[Records from a data collection]
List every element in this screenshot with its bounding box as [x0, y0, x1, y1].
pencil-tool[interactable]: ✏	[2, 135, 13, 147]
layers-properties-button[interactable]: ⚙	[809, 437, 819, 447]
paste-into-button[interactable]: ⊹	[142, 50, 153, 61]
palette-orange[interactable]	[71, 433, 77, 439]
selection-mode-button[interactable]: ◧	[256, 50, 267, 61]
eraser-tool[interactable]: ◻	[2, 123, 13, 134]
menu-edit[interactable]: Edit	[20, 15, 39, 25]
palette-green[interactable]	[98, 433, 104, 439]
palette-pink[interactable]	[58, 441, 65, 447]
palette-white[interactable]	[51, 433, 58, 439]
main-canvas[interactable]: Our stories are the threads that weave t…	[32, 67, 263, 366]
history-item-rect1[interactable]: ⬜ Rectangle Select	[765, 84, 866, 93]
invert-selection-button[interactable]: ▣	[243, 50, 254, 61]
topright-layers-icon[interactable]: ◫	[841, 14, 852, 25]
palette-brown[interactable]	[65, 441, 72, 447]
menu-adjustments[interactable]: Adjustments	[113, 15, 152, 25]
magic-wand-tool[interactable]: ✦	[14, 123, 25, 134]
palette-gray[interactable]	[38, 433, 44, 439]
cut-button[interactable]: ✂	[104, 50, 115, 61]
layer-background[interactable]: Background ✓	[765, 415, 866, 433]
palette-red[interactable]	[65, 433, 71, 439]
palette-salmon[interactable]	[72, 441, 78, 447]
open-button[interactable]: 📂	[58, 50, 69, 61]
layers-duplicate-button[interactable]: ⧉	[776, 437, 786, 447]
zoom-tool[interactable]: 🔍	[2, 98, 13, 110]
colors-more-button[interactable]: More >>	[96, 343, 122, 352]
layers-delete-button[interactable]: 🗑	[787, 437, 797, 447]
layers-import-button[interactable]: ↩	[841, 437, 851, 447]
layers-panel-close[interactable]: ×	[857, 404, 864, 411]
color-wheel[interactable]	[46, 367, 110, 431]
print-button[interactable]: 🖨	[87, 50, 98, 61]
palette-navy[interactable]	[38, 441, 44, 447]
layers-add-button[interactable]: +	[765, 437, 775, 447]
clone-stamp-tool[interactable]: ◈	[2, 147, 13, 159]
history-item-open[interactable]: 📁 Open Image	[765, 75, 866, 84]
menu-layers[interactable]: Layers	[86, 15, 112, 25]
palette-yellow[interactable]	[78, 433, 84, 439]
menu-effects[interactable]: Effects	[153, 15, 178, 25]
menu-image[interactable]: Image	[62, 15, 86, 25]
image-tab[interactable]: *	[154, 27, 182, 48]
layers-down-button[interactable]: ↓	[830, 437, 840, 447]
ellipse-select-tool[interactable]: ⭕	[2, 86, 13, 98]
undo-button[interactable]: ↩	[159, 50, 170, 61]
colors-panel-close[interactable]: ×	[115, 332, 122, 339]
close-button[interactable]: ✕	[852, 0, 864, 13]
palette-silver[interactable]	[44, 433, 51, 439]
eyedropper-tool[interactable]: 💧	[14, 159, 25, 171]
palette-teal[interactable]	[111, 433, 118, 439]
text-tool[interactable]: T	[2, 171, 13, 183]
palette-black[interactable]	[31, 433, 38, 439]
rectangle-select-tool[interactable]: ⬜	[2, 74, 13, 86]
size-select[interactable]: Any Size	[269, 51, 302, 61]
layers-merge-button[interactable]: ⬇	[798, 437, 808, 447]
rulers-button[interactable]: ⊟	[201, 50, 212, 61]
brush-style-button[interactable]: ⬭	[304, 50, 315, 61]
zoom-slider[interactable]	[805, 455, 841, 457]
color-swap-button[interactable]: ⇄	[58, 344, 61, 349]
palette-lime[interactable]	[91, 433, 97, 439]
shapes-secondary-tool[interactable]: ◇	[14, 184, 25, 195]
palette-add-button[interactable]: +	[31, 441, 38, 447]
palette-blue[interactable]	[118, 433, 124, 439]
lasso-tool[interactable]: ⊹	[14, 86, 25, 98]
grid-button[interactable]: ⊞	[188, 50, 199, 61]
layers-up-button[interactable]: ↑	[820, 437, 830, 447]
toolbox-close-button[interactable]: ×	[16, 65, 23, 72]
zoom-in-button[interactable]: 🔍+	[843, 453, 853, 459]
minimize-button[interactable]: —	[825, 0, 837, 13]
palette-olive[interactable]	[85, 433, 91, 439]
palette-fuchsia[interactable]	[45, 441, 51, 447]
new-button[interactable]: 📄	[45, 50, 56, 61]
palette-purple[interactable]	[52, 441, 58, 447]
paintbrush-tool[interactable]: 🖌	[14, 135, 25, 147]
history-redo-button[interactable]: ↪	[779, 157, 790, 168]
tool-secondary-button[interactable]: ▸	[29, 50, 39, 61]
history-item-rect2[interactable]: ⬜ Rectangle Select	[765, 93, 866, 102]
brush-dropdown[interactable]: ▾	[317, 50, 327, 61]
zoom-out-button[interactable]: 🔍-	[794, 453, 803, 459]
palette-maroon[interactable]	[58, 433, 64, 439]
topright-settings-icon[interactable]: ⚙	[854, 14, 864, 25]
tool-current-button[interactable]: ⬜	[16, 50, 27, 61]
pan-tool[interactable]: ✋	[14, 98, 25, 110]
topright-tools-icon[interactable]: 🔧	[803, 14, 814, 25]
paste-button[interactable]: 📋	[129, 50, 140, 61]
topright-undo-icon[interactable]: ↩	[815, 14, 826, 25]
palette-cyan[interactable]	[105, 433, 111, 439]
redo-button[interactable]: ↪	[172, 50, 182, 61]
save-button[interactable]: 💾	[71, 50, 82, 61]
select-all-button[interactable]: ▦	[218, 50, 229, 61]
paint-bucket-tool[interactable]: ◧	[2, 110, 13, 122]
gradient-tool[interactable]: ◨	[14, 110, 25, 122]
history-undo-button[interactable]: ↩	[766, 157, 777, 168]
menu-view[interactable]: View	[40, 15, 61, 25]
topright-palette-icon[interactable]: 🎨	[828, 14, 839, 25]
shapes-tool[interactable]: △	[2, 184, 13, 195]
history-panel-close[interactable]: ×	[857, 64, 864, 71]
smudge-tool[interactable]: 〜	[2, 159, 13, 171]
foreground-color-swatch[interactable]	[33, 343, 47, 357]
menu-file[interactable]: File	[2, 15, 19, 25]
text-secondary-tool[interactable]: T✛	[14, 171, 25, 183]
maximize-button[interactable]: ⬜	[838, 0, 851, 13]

[To do] Every entry is to be restated word for word.

[Answer space]
List every element in this screenshot with its bounding box as [x0, y0, x1, y1].
pencil-tool[interactable]: ✏	[2, 135, 13, 147]
layers-properties-button[interactable]: ⚙	[809, 437, 819, 447]
paste-into-button[interactable]: ⊹	[142, 50, 153, 61]
palette-orange[interactable]	[71, 433, 77, 439]
selection-mode-button[interactable]: ◧	[256, 50, 267, 61]
eraser-tool[interactable]: ◻	[2, 123, 13, 134]
menu-edit[interactable]: Edit	[20, 15, 39, 25]
palette-green[interactable]	[98, 433, 104, 439]
palette-pink[interactable]	[58, 441, 65, 447]
palette-white[interactable]	[51, 433, 58, 439]
main-canvas[interactable]: Our stories are the threads that weave t…	[32, 67, 263, 366]
history-item-rect1[interactable]: ⬜ Rectangle Select	[765, 84, 866, 93]
invert-selection-button[interactable]: ▣	[243, 50, 254, 61]
topright-layers-icon[interactable]: ◫	[841, 14, 852, 25]
palette-brown[interactable]	[65, 441, 72, 447]
menu-adjustments[interactable]: Adjustments	[113, 15, 152, 25]
magic-wand-tool[interactable]: ✦	[14, 123, 25, 134]
palette-gray[interactable]	[38, 433, 44, 439]
cut-button[interactable]: ✂	[104, 50, 115, 61]
layer-background[interactable]: Background ✓	[765, 415, 866, 433]
palette-red[interactable]	[65, 433, 71, 439]
palette-salmon[interactable]	[72, 441, 78, 447]
open-button[interactable]: 📂	[58, 50, 69, 61]
layers-duplicate-button[interactable]: ⧉	[776, 437, 786, 447]
zoom-tool[interactable]: 🔍	[2, 98, 13, 110]
colors-more-button[interactable]: More >>	[96, 343, 122, 352]
layers-delete-button[interactable]: 🗑	[787, 437, 797, 447]
layers-import-button[interactable]: ↩	[841, 437, 851, 447]
layers-panel-close[interactable]: ×	[857, 404, 864, 411]
color-wheel[interactable]	[46, 367, 110, 431]
print-button[interactable]: 🖨	[87, 50, 98, 61]
palette-navy[interactable]	[38, 441, 44, 447]
layers-add-button[interactable]: +	[765, 437, 775, 447]
clone-stamp-tool[interactable]: ◈	[2, 147, 13, 159]
history-item-open[interactable]: 📁 Open Image	[765, 75, 866, 84]
menu-layers[interactable]: Layers	[86, 15, 112, 25]
palette-yellow[interactable]	[78, 433, 84, 439]
menu-effects[interactable]: Effects	[153, 15, 178, 25]
menu-image[interactable]: Image	[62, 15, 86, 25]
image-tab[interactable]: *	[154, 27, 182, 48]
layers-down-button[interactable]: ↓	[830, 437, 840, 447]
ellipse-select-tool[interactable]: ⭕	[2, 86, 13, 98]
undo-button[interactable]: ↩	[159, 50, 170, 61]
colors-panel-close[interactable]: ×	[115, 332, 122, 339]
close-button[interactable]: ✕	[852, 0, 864, 13]
palette-silver[interactable]	[44, 433, 51, 439]
eyedropper-tool[interactable]: 💧	[14, 159, 25, 171]
palette-teal[interactable]	[111, 433, 118, 439]
text-tool[interactable]: T	[2, 171, 13, 183]
palette-black[interactable]	[31, 433, 38, 439]
rectangle-select-tool[interactable]: ⬜	[2, 74, 13, 86]
size-select[interactable]: Any Size	[269, 51, 302, 61]
layers-merge-button[interactable]: ⬇	[798, 437, 808, 447]
rulers-button[interactable]: ⊟	[201, 50, 212, 61]
brush-style-button[interactable]: ⬭	[304, 50, 315, 61]
zoom-slider[interactable]	[805, 455, 841, 457]
color-swap-button[interactable]: ⇄	[58, 344, 61, 349]
palette-lime[interactable]	[91, 433, 97, 439]
shapes-secondary-tool[interactable]: ◇	[14, 184, 25, 195]
palette-add-button[interactable]: +	[31, 441, 38, 447]
palette-blue[interactable]	[118, 433, 124, 439]
lasso-tool[interactable]: ⊹	[14, 86, 25, 98]
grid-button[interactable]: ⊞	[188, 50, 199, 61]
layers-up-button[interactable]: ↑	[820, 437, 830, 447]
toolbox-close-button[interactable]: ×	[16, 65, 23, 72]
zoom-in-button[interactable]: 🔍+	[843, 453, 853, 459]
minimize-button[interactable]: —	[825, 0, 837, 13]
palette-olive[interactable]	[85, 433, 91, 439]
palette-fuchsia[interactable]	[45, 441, 51, 447]
new-button[interactable]: 📄	[45, 50, 56, 61]
palette-purple[interactable]	[52, 441, 58, 447]
paintbrush-tool[interactable]: 🖌	[14, 135, 25, 147]
history-redo-button[interactable]: ↪	[779, 157, 790, 168]
tool-secondary-button[interactable]: ▸	[29, 50, 39, 61]
history-item-rect2[interactable]: ⬜ Rectangle Select	[765, 93, 866, 102]
brush-dropdown[interactable]: ▾	[317, 50, 327, 61]
zoom-out-button[interactable]: 🔍-	[794, 453, 803, 459]
palette-maroon[interactable]	[58, 433, 64, 439]
topright-settings-icon[interactable]: ⚙	[854, 14, 864, 25]
tool-current-button[interactable]: ⬜	[16, 50, 27, 61]
pan-tool[interactable]: ✋	[14, 98, 25, 110]
topright-tools-icon[interactable]: 🔧	[803, 14, 814, 25]
paste-button[interactable]: 📋	[129, 50, 140, 61]
topright-undo-icon[interactable]: ↩	[815, 14, 826, 25]
palette-cyan[interactable]	[105, 433, 111, 439]
redo-button[interactable]: ↪	[172, 50, 182, 61]
save-button[interactable]: 💾	[71, 50, 82, 61]
select-all-button[interactable]: ▦	[218, 50, 229, 61]
paint-bucket-tool[interactable]: ◧	[2, 110, 13, 122]
gradient-tool[interactable]: ◨	[14, 110, 25, 122]
history-undo-button[interactable]: ↩	[766, 157, 777, 168]
menu-view[interactable]: View	[40, 15, 61, 25]
topright-palette-icon[interactable]: 🎨	[828, 14, 839, 25]
shapes-tool[interactable]: △	[2, 184, 13, 195]
history-panel-close[interactable]: ×	[857, 64, 864, 71]
smudge-tool[interactable]: 〜	[2, 159, 13, 171]
foreground-color-swatch[interactable]	[33, 343, 47, 357]
menu-file[interactable]: File	[2, 15, 19, 25]
text-secondary-tool[interactable]: T✛	[14, 171, 25, 183]
maximize-button[interactable]: ⬜	[838, 0, 851, 13]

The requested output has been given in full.